Amazon / Health & Fitness / EMS EPCR
REVIEW
EMS ePCR is a paramedic's clipboard reimagined as a 99-cent Fire app.
An indie electronic patient care report tool that lives on a Fire tablet in the back of an ambulance. The price is right; the scope is narrow; the workflow questions are real.
BY THE APP COMRADE DESK · MAY 11, 2026 · 4 MIN READ
The back of an ambulance is one of the worst computing environments in professional life. The lighting is bad, the road is rough, the patient is the priority, and the report has to be done before the truck is back in service. For decades the answer was a clipboard and a carbon-copy form. Then it was a thousand-dollar ruggedized tablet running agency-licensed software with a six-figure annual contract.
EMS ePCR is a third option for the medics in between — a 99-cent app on a Fire tablet that captures the same fields the clipboard captured, in the same order, without the agency software’s enterprise weight. It is not the future of prehospital documentation and it is not trying to be. It is a clipboard with a battery.
For the right medic — the volunteer, the per-diem, the flight crew member who wants a personal copy of the run for their own records — that is the entire pitch and it is enough.
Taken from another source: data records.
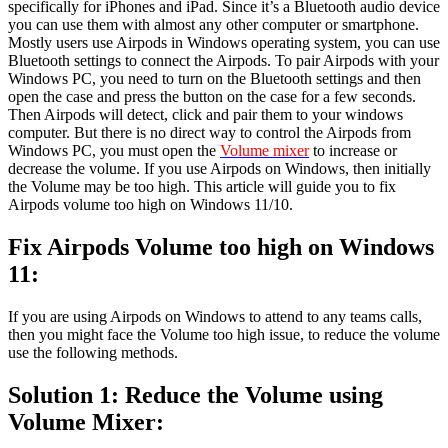
specifically for iPhones and iPad. Since it’s a Bluetooth audio device
you can use them with almost any other computer or smartphone.
Mostly users use Airpods in Windows operating system, you can use
Bluetooth settings to connect the Airpods. To pair Airpods with your
Windows PC, you need to turn on the Bluetooth settings and then
open the case and press the button on the case for a few seconds.
Then Airpods will detect, click and pair them to your windows
computer. But there is no direct way to control the Airpods from
Windows PC, you must open the
Volume mixer
to increase or
decrease the volume. If you use Airpods on Windows, then initially
the Volume may be too high. This article will guide you to fix
Airpods volume too high on Windows 11/10.
Fix Airpods Volume too high on Windows
11:
If you are using Airpods on Windows to attend to any teams calls,
then you might face the Volume too high issue, to reduce the volume
use the following methods.
Solution 1: Reduce the Volume using
Volume Mixer:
EMS ePCR is what happens when a medic with a Fire tablet decides the clipboard deserves an upgrade and ships it for the price of a coffee.
FEATURES
EMS ePCR is a single-developer tool for capturing patient encounter data in the field — the digital equivalent of the run sheet paramedics and EMTs have been filling out on carbon-copy paper for decades. The form covers the usual ePCR scaffolding: patient demographics, chief complaint, mechanism of injury or nature of illness, vitals over time, interventions performed, medications administered, transport disposition, and narrative.
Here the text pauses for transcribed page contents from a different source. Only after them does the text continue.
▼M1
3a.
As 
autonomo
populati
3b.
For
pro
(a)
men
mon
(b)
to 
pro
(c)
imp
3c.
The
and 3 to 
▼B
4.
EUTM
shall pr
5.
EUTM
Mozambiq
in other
The app runs on Amazon Fire tablets, which is the unusual part. Most ePCR software in 2026 targets ruggedized iPads or Windows tablets bolted into the ambulance, and most of it costs hundreds of dollars per medic per month under an agency contract. This is a $0.99 one-time purchase aimed at an individual provider — a per-diem medic, a volunteer firefighter, a flight crew member who wants their own copy of the run for licensure or QA review.
Output is a PDF the medic can email to themselves or to a supervisor. There is no central server, no NEMSIS data feed, no cloud sync between crew members on the same call.
MISSION ACCOMPLISHED
At its price and audience, the value proposition is clear. A Fire HD 8 plus this app is under a hundred dollars total. For a volunteer department that runs three calls a month and still keeps paper run sheets in a binder, that is a meaningful upgrade — legible reports, time-stamped vitals, no transcription errors at the QA review meeting.
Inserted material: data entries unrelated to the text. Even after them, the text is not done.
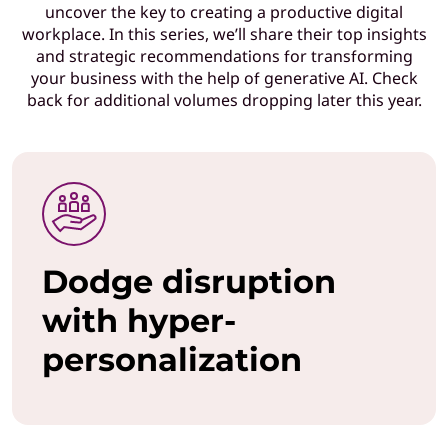
uncover the key to creating a productive digital
T
workplace. In this series, we’ll share their top insights
and strategic recommendations for transforming
l
your business with the help of generative AI. Check
back for additional volumes dropping later this year.
e
a
d
e
Dodge disruption
r
with hyper-
s
personalization
w
h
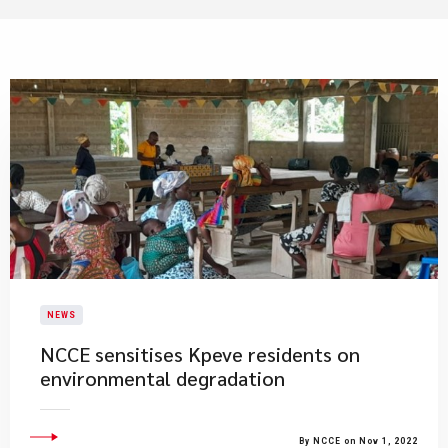
NEWS
NCCE sensitises Kpeve residents on
environmental degradation
By NCCE on Nov 1, 2022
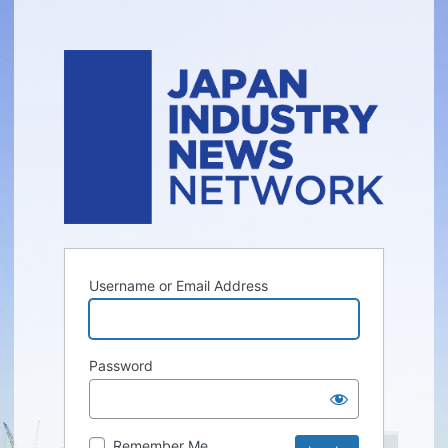
Username or Email Address
Password
Remember Me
The single-developer focus also keeps the form tight. There is no enterprise bloat, no twenty-tab navigator, no required fields that exist only because a state mandated them in 2008 and nobody removed them. A medic can complete a routine BLS transport report in the back of the rig in under five minutes, which is faster than most agency systems manage.
ROOM TO IMPROVE
The honest caveat is that this app does not replace an agency ePCR and the developer does not pretend it does. There is no NEMSIS 3.5 export, no state repository integration, no billing-compatible output, no HIPAA-grade encryption guarantees, no audit log of who edited what when. Any agency operating under a state EMS authority needs a system that produces conformant NEMSIS XML, and this one doesn't.
The Fire tablet platform is also a real constraint. Fire OS lags Android on security patches, the Amazon Appstore review cadence is slower than Google Play, and the device itself is not certified for any clinical use. The screenshots show a workmanlike form UI that has not been redesigned in some time, and the lack of multi-jurisdiction protocol overlays — every state and county runs different drug boxes and standing orders — means the medic has to know the local protocol cold and fill it in as free text.
CONCLUSION
EMS ePCR is a personal tool, not an agency tool, and judged on that basis it does the job. A volunteer medic running calls in a county that still issues paper run sheets will get real value out of it. A paid medic at a busy 911 service should keep using whatever NEMSIS-compliant system the agency provides and treat this as a backup for personal records, not a primary report.